===== Data listing

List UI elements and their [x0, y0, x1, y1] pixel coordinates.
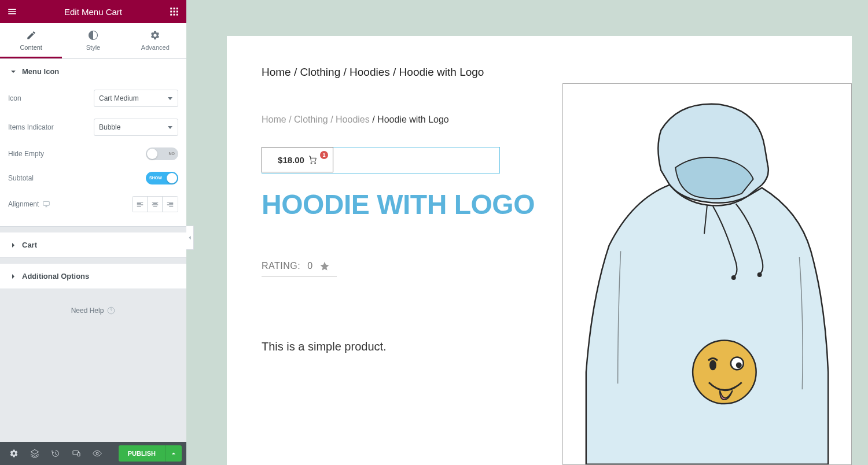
align-center-button[interactable] [148, 197, 163, 212]
svg-rect-4 [174, 11, 175, 13]
caret-right-icon [10, 242, 16, 248]
contrast-icon [88, 30, 98, 40]
svg-rect-2 [176, 8, 178, 9]
tab-style[interactable]: Style [62, 23, 124, 58]
hide-empty-label: Hide Empty [8, 150, 44, 158]
svg-point-18 [757, 272, 762, 277]
alignment-label: Alignment [8, 200, 50, 208]
eye-icon [93, 449, 102, 458]
editor-title: Edit Menu Cart [17, 7, 169, 17]
layers-icon [30, 449, 39, 458]
svg-rect-8 [176, 14, 178, 16]
svg-point-15 [311, 163, 312, 164]
star-icon [319, 261, 330, 271]
icon-select[interactable]: Cart Medium [94, 90, 178, 107]
help-icon [107, 307, 115, 315]
alignment-buttons [132, 196, 178, 212]
responsive-icon [72, 449, 81, 458]
caret-right-icon [10, 274, 16, 279]
publish-options-button[interactable] [165, 445, 182, 462]
product-rating: RATING: 0 [262, 261, 337, 276]
pencil-icon [26, 30, 36, 40]
gear-icon [150, 30, 160, 40]
page-preview: Home / Clothing / Hoodies / Hoodie with … [227, 36, 852, 465]
svg-point-14 [96, 452, 98, 455]
cart-icon [308, 155, 317, 164]
navigator-button[interactable] [25, 444, 44, 463]
items-indicator-select[interactable]: Bubble [94, 119, 178, 136]
svg-rect-0 [170, 8, 172, 9]
icon-label: Icon [8, 94, 21, 102]
tab-advanced[interactable]: Advanced [124, 23, 186, 58]
preview-canvas: Home / Clothing / Hoodies / Hoodie with … [186, 0, 868, 465]
product-image [562, 83, 852, 465]
history-button[interactable] [46, 444, 65, 463]
caret-down-icon [10, 69, 16, 75]
responsive-button[interactable] [67, 444, 86, 463]
menu-icon-controls: Icon Cart Medium Items Indicator Bubble … [0, 84, 186, 226]
preview-button[interactable] [88, 444, 106, 463]
desktop-icon[interactable] [42, 200, 50, 208]
svg-rect-6 [170, 14, 172, 16]
cart-subtotal: $18.00 [278, 155, 304, 165]
align-left-button[interactable] [133, 197, 148, 212]
breadcrumb-primary[interactable]: Home / Clothing / Hoodies / Hoodie with … [262, 66, 825, 79]
svg-rect-7 [174, 14, 175, 16]
editor-sidebar: Edit Menu Cart Content Style Advanced Me… [0, 0, 186, 465]
svg-point-17 [731, 275, 736, 280]
section-header-additional-options[interactable]: Additional Options [0, 264, 186, 289]
svg-rect-13 [78, 453, 80, 456]
chevron-left-icon [187, 235, 192, 240]
hoodie-illustration [563, 84, 851, 464]
editor-tabs: Content Style Advanced [0, 23, 186, 59]
apps-icon[interactable] [169, 6, 179, 17]
svg-point-22 [736, 362, 742, 368]
gear-icon [9, 449, 19, 458]
subtotal-label: Subtotal [8, 174, 34, 182]
hide-empty-toggle[interactable]: NO [146, 147, 178, 160]
publish-button[interactable]: PUBLISH [119, 445, 182, 462]
svg-rect-3 [170, 11, 172, 13]
editor-header: Edit Menu Cart [0, 0, 186, 23]
menu-icon[interactable] [7, 6, 17, 17]
svg-point-19 [693, 341, 756, 404]
align-right-button[interactable] [163, 197, 178, 212]
subtotal-toggle[interactable]: SHOW [146, 172, 178, 184]
history-icon [51, 449, 60, 458]
cart-items-badge: 1 [320, 151, 328, 159]
tab-content[interactable]: Content [0, 23, 62, 58]
settings-button[interactable] [5, 444, 23, 463]
section-header-cart[interactable]: Cart [0, 232, 186, 257]
svg-point-16 [315, 163, 316, 164]
need-help-link[interactable]: Need Help [0, 289, 186, 332]
svg-rect-5 [176, 11, 178, 13]
editor-footer: PUBLISH [0, 442, 186, 465]
svg-point-20 [709, 360, 716, 370]
svg-rect-10 [43, 201, 50, 205]
svg-rect-1 [174, 8, 175, 9]
section-cart: Cart [0, 232, 186, 258]
cart-button[interactable]: $18.00 1 [262, 147, 333, 172]
menu-cart-widget[interactable]: $18.00 1 [262, 147, 500, 174]
collapse-sidebar-button[interactable] [186, 226, 194, 250]
section-additional-options: Additional Options [0, 264, 186, 289]
section-menu-icon: Menu Icon Icon Cart Medium Items Indicat… [0, 59, 186, 227]
section-header-menu-icon[interactable]: Menu Icon [0, 59, 186, 84]
items-indicator-label: Items Indicator [8, 123, 54, 131]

==========

• _Exercise_
Show every line in the entries where the string "subtotal" occurs.

• _Exercise solution_
cart-subtotal: $18.00 [278, 155, 304, 165]
subtotal-label: Subtotal [8, 174, 34, 182]
subtotal-toggle[interactable]: SHOW [146, 172, 178, 184]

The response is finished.